### Exercise objective
Give the records again in full, exactly as they appear, but without the pictures.

(Stored data entries)

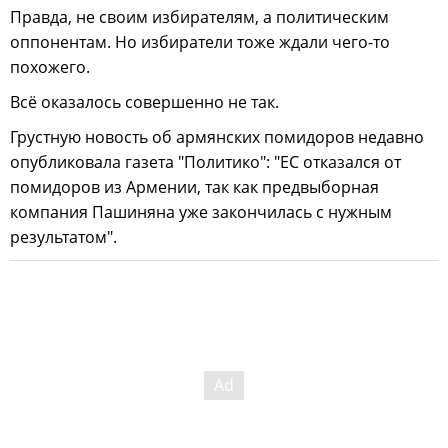
Правда, не своим избирателям, а политическим
оппонентам. Но избиратели тоже ждали чего-то
похожего.
Всё оказалось совершенно не так.
Грустную новость об армянских помидоров недавно
опубликовала газета "Политико": "ЕС отказался от
помидоров из Армении, так как предвыборная
компания Пашиняна уже закончилась с нужным
результатом".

### Answer to the exercise
Правда, не своим избирателям, а политическим
оппонентам. Но избиратели тоже ждали чего-то
похожего.
Всё оказалось совершенно не так.
Грустную новость об армянских помидоров недавно
опубликовала газета "Политико": "ЕС отказался от
помидоров из Армении, так как предвыборная
компания Пашиняна уже закончилась с нужным
результатом".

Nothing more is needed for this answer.